Google, Bigtable, Compression, Zippy and BMDiff

October 12, 2008 in google

A few months ago, when I was heads down finalizing the distributed database in Spinn3r, I was exceedingly curious about what other DBs are using for compression.

GZip seems to be the obvious choice but its compression speed isn’t very good when compared to LZO.

Your disks are almost certainly going to be bottlenecked on IO (if you have a good DB design) so compressing the data means you can trade CPU (which will almost certainly idle)

I remembered some notes about compression in the original Bigtable paper and decided to dig a bit deeper.

Apparently, there isn’t much information about what Google uses for compression in Bigtable, GFS, etc.

These notes were compiled from Jeff Dean’s talk in 2005 but I haven’t seen anything else referencing the subject.

Skip to 46:00 in the Dean talk to see the compression notes.

Andrew Hitchcock also took some notes on the talk:

There is a lot of redundant data in their system (especially through time), so they make heavy use of compression. He went kind of fast and I only followed part of it, so I’m just going to give an overview. Their compression looks for similar values along the rows, columns, and times. They use variations of BMDiff and Zippy. BMDiff gives them high write speeds (~100MB/s) and even faster read speeds (~1000MB/s). Zippy is similar to LZW. It doesn’t compresses as highly as LZW or gzip, but it is much faster. He gave an example of a web crawl they compressed with the system. The crawl contained 2.1B pages and the rows were named in the following form: “com.cnn.www/index.html:http”. The size of the uncompressed web pages was 45.1 TB and the compressed size was 4.2 TB, yielding a compressed size of only 9.2%. The links data compressed to 13.9% and the anchors data compressed to 12.7% the original size.

Google is using an algorithm named BMDiff referenced in Bentley McIlroy DCC ’99 Data Compression Using Long Common Strings

The use BMDiff to compute a dictionary diff between all columns in a column family. This way common strings between columns can be stored in a compressed dictionary to avoid duplicate storage.

This also helps to diff between previous versions of a page across compactions. A page stored in your index will probably have a LOT in common with the same page stored a month ago.

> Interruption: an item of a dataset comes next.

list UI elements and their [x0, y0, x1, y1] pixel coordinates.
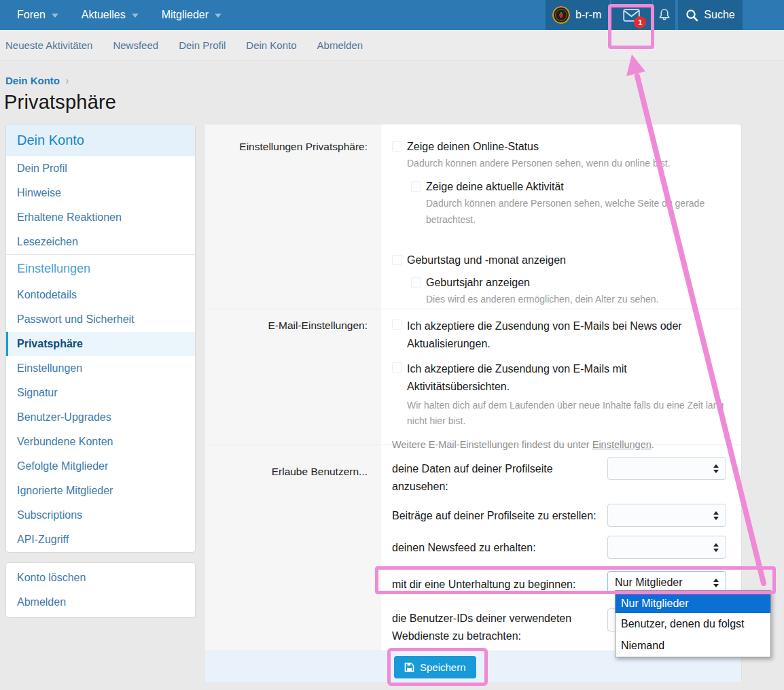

They then run the bmdiff through zippy (another compression algorithm they wrote). Apparently, it’s a tuned version of LZO.

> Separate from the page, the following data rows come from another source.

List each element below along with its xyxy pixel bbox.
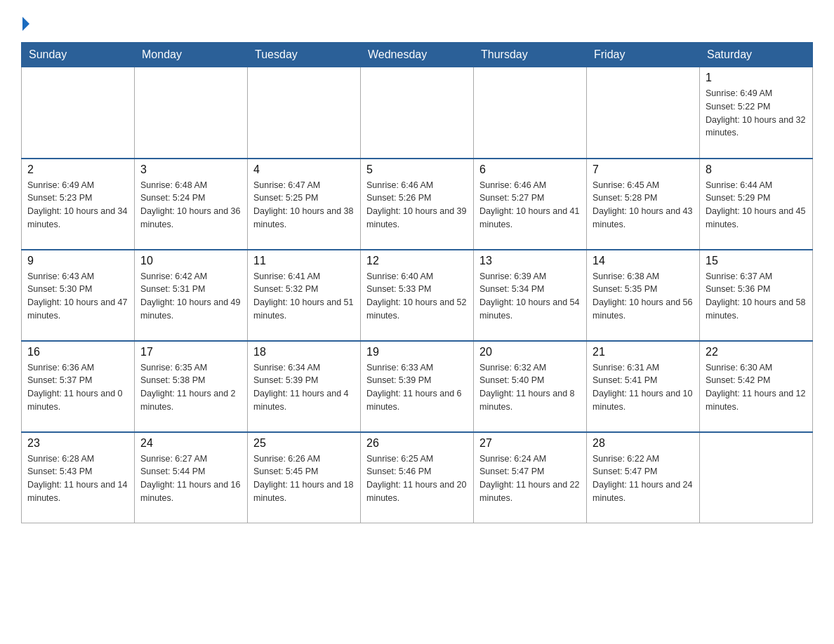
day-info: Sunrise: 6:45 AMSunset: 5:28 PMDaylight:…	[593, 179, 694, 232]
calendar-cell: 11Sunrise: 6:41 AMSunset: 5:32 PMDayligh…	[248, 250, 361, 341]
day-number: 3	[140, 163, 241, 176]
day-info: Sunrise: 6:27 AMSunset: 5:44 PMDaylight:…	[140, 452, 241, 505]
logo	[21, 14, 32, 31]
calendar-week-row: 9Sunrise: 6:43 AMSunset: 5:30 PMDaylight…	[22, 250, 813, 341]
calendar-cell: 14Sunrise: 6:38 AMSunset: 5:35 PMDayligh…	[587, 250, 700, 341]
calendar-cell: 15Sunrise: 6:37 AMSunset: 5:36 PMDayligh…	[700, 250, 813, 341]
calendar-week-row: 1Sunrise: 6:49 AMSunset: 5:22 PMDaylight…	[22, 67, 813, 159]
logo-arrow-icon	[22, 17, 29, 31]
calendar-cell	[22, 67, 135, 159]
day-info: Sunrise: 6:31 AMSunset: 5:41 PMDaylight:…	[593, 361, 694, 414]
calendar-cell	[248, 67, 361, 159]
calendar-cell: 6Sunrise: 6:46 AMSunset: 5:27 PMDaylight…	[474, 159, 587, 250]
day-number: 10	[140, 255, 241, 267]
day-info: Sunrise: 6:38 AMSunset: 5:35 PMDaylight:…	[593, 270, 694, 323]
day-number: 19	[366, 346, 468, 358]
calendar-week-row: 16Sunrise: 6:36 AMSunset: 5:37 PMDayligh…	[22, 341, 813, 432]
calendar-cell: 24Sunrise: 6:27 AMSunset: 5:44 PMDayligh…	[135, 432, 248, 523]
day-number: 18	[253, 346, 355, 358]
day-number: 20	[479, 346, 581, 358]
day-number: 2	[27, 163, 128, 176]
day-info: Sunrise: 6:41 AMSunset: 5:32 PMDaylight:…	[253, 270, 355, 323]
calendar-cell: 13Sunrise: 6:39 AMSunset: 5:34 PMDayligh…	[474, 250, 587, 341]
calendar-cell: 19Sunrise: 6:33 AMSunset: 5:39 PMDayligh…	[361, 341, 474, 432]
calendar-cell: 5Sunrise: 6:46 AMSunset: 5:26 PMDaylight…	[361, 159, 474, 250]
day-number: 23	[27, 437, 128, 450]
day-info: Sunrise: 6:26 AMSunset: 5:45 PMDaylight:…	[253, 452, 355, 505]
day-info: Sunrise: 6:49 AMSunset: 5:22 PMDaylight:…	[706, 87, 807, 140]
calendar-header-row: SundayMondayTuesdayWednesdayThursdayFrid…	[22, 43, 813, 67]
calendar-cell: 10Sunrise: 6:42 AMSunset: 5:31 PMDayligh…	[135, 250, 248, 341]
calendar-cell: 4Sunrise: 6:47 AMSunset: 5:25 PMDaylight…	[248, 159, 361, 250]
day-number: 27	[479, 437, 581, 450]
day-info: Sunrise: 6:39 AMSunset: 5:34 PMDaylight:…	[479, 270, 581, 323]
day-number: 24	[140, 437, 241, 450]
calendar-cell	[587, 67, 700, 159]
day-info: Sunrise: 6:47 AMSunset: 5:25 PMDaylight:…	[253, 179, 355, 232]
day-number: 22	[706, 346, 807, 358]
day-number: 1	[706, 72, 807, 84]
calendar-cell: 20Sunrise: 6:32 AMSunset: 5:40 PMDayligh…	[474, 341, 587, 432]
day-number: 9	[27, 255, 128, 267]
day-number: 11	[253, 255, 355, 267]
calendar-cell: 25Sunrise: 6:26 AMSunset: 5:45 PMDayligh…	[248, 432, 361, 523]
calendar-cell: 18Sunrise: 6:34 AMSunset: 5:39 PMDayligh…	[248, 341, 361, 432]
day-info: Sunrise: 6:48 AMSunset: 5:24 PMDaylight:…	[140, 179, 241, 232]
weekday-header-wednesday: Wednesday	[361, 43, 474, 67]
day-info: Sunrise: 6:35 AMSunset: 5:38 PMDaylight:…	[140, 361, 241, 414]
calendar-cell: 21Sunrise: 6:31 AMSunset: 5:41 PMDayligh…	[587, 341, 700, 432]
day-info: Sunrise: 6:36 AMSunset: 5:37 PMDaylight:…	[27, 361, 128, 414]
day-number: 17	[140, 346, 241, 358]
calendar-cell: 7Sunrise: 6:45 AMSunset: 5:28 PMDaylight…	[587, 159, 700, 250]
day-info: Sunrise: 6:28 AMSunset: 5:43 PMDaylight:…	[27, 452, 128, 505]
calendar-cell: 9Sunrise: 6:43 AMSunset: 5:30 PMDaylight…	[22, 250, 135, 341]
calendar-cell: 12Sunrise: 6:40 AMSunset: 5:33 PMDayligh…	[361, 250, 474, 341]
calendar-cell: 26Sunrise: 6:25 AMSunset: 5:46 PMDayligh…	[361, 432, 474, 523]
calendar-cell: 1Sunrise: 6:49 AMSunset: 5:22 PMDaylight…	[700, 67, 813, 159]
day-number: 26	[366, 437, 468, 450]
day-number: 25	[253, 437, 355, 450]
calendar-cell: 23Sunrise: 6:28 AMSunset: 5:43 PMDayligh…	[22, 432, 135, 523]
day-info: Sunrise: 6:43 AMSunset: 5:30 PMDaylight:…	[27, 270, 128, 323]
calendar-cell	[700, 432, 813, 523]
day-info: Sunrise: 6:24 AMSunset: 5:47 PMDaylight:…	[479, 452, 581, 505]
day-info: Sunrise: 6:46 AMSunset: 5:26 PMDaylight:…	[366, 179, 468, 232]
day-number: 7	[593, 163, 694, 176]
day-info: Sunrise: 6:30 AMSunset: 5:42 PMDaylight:…	[706, 361, 807, 414]
weekday-header-thursday: Thursday	[474, 43, 587, 67]
day-number: 15	[706, 255, 807, 267]
weekday-header-saturday: Saturday	[700, 43, 813, 67]
day-number: 13	[479, 255, 581, 267]
day-info: Sunrise: 6:32 AMSunset: 5:40 PMDaylight:…	[479, 361, 581, 414]
day-info: Sunrise: 6:37 AMSunset: 5:36 PMDaylight:…	[706, 270, 807, 323]
day-number: 14	[593, 255, 694, 267]
weekday-header-friday: Friday	[587, 43, 700, 67]
day-number: 4	[253, 163, 355, 176]
calendar-cell: 8Sunrise: 6:44 AMSunset: 5:29 PMDaylight…	[700, 159, 813, 250]
day-number: 21	[593, 346, 694, 358]
calendar-week-row: 23Sunrise: 6:28 AMSunset: 5:43 PMDayligh…	[22, 432, 813, 523]
day-number: 5	[366, 163, 468, 176]
calendar-cell: 17Sunrise: 6:35 AMSunset: 5:38 PMDayligh…	[135, 341, 248, 432]
day-number: 6	[479, 163, 581, 176]
day-number: 8	[706, 163, 807, 176]
day-info: Sunrise: 6:25 AMSunset: 5:46 PMDaylight:…	[366, 452, 468, 505]
calendar-cell	[474, 67, 587, 159]
calendar-cell	[361, 67, 474, 159]
weekday-header-sunday: Sunday	[22, 43, 135, 67]
day-info: Sunrise: 6:46 AMSunset: 5:27 PMDaylight:…	[479, 179, 581, 232]
calendar-cell: 27Sunrise: 6:24 AMSunset: 5:47 PMDayligh…	[474, 432, 587, 523]
day-info: Sunrise: 6:22 AMSunset: 5:47 PMDaylight:…	[593, 452, 694, 505]
calendar-table: SundayMondayTuesdayWednesdayThursdayFrid…	[21, 42, 813, 523]
day-info: Sunrise: 6:40 AMSunset: 5:33 PMDaylight:…	[366, 270, 468, 323]
day-info: Sunrise: 6:42 AMSunset: 5:31 PMDaylight:…	[140, 270, 241, 323]
calendar-cell: 2Sunrise: 6:49 AMSunset: 5:23 PMDaylight…	[22, 159, 135, 250]
day-number: 12	[366, 255, 468, 267]
day-info: Sunrise: 6:49 AMSunset: 5:23 PMDaylight:…	[27, 179, 128, 232]
day-info: Sunrise: 6:34 AMSunset: 5:39 PMDaylight:…	[253, 361, 355, 414]
day-number: 16	[27, 346, 128, 358]
day-info: Sunrise: 6:33 AMSunset: 5:39 PMDaylight:…	[366, 361, 468, 414]
calendar-week-row: 2Sunrise: 6:49 AMSunset: 5:23 PMDaylight…	[22, 159, 813, 250]
calendar-cell: 16Sunrise: 6:36 AMSunset: 5:37 PMDayligh…	[22, 341, 135, 432]
calendar-cell: 28Sunrise: 6:22 AMSunset: 5:47 PMDayligh…	[587, 432, 700, 523]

I’d like to see MySQL/Drizzle support more higher level DB primitives directly rather than having to build support for these above the DB level.

The zlib compress/uncompress support in MySQL is horrible (binary data is not compatible with other zlib implementations).

Supporting bmdiff, lzo, bloom filters, etc in DBs is going to be necessary to have drizzle support larger distributed databases.

There are a few UDFs I want to write so maybe I’ll take these on at the same time..

Come to think of it, crypto support isn’t that hot in MySQL either.

9 Comments

Luke Lu

October 13, 2008 at 12:52 pm

There is a open source implementation of bmdiff/zippy like library in Hypertable, called bmz. It’s written in pure ANSI C, and can be easily embedded in any project (that was a goal I had in mind, so it’s written in C instead of C++ like the rest of the Hypertable). The performance is similar to google’s published numbers for small blocks (the size of sstable block from 64KB-128KB. The speed to will go down dramatically (to about 40MB/s), when the block size is big enough to thrash the processor cache, as the algorithm uses a hashtable.)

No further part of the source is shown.